▶ **Your goal**
Each record should reappear exactly in your answer, minus any picture.
Data extracts section start
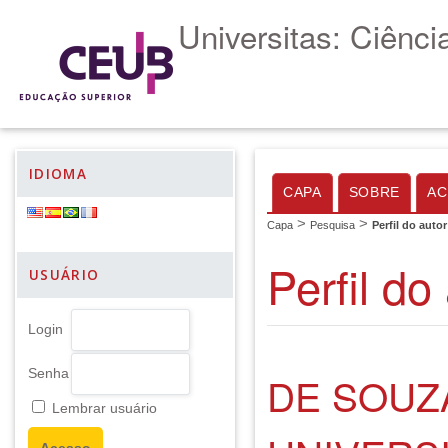
Universitas: Ciênc
IDIOMA
CAPA
SOBRE
AC
>
>
Capa
Pesquisa
Perfil do autor
Perfil do
USUÁRIO
Login
Senha
DE SOUZ
Lembrar usuário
Data extracts section end
▶ **Result for this task**
Universitas: Ciênc
IDIOMA
CAPA
SOBRE
AC
>
>
Capa
Pesquisa
Perfil do autor
Perfil do
USUÁRIO
Login
Senha
DE SOUZ
Lembrar usuário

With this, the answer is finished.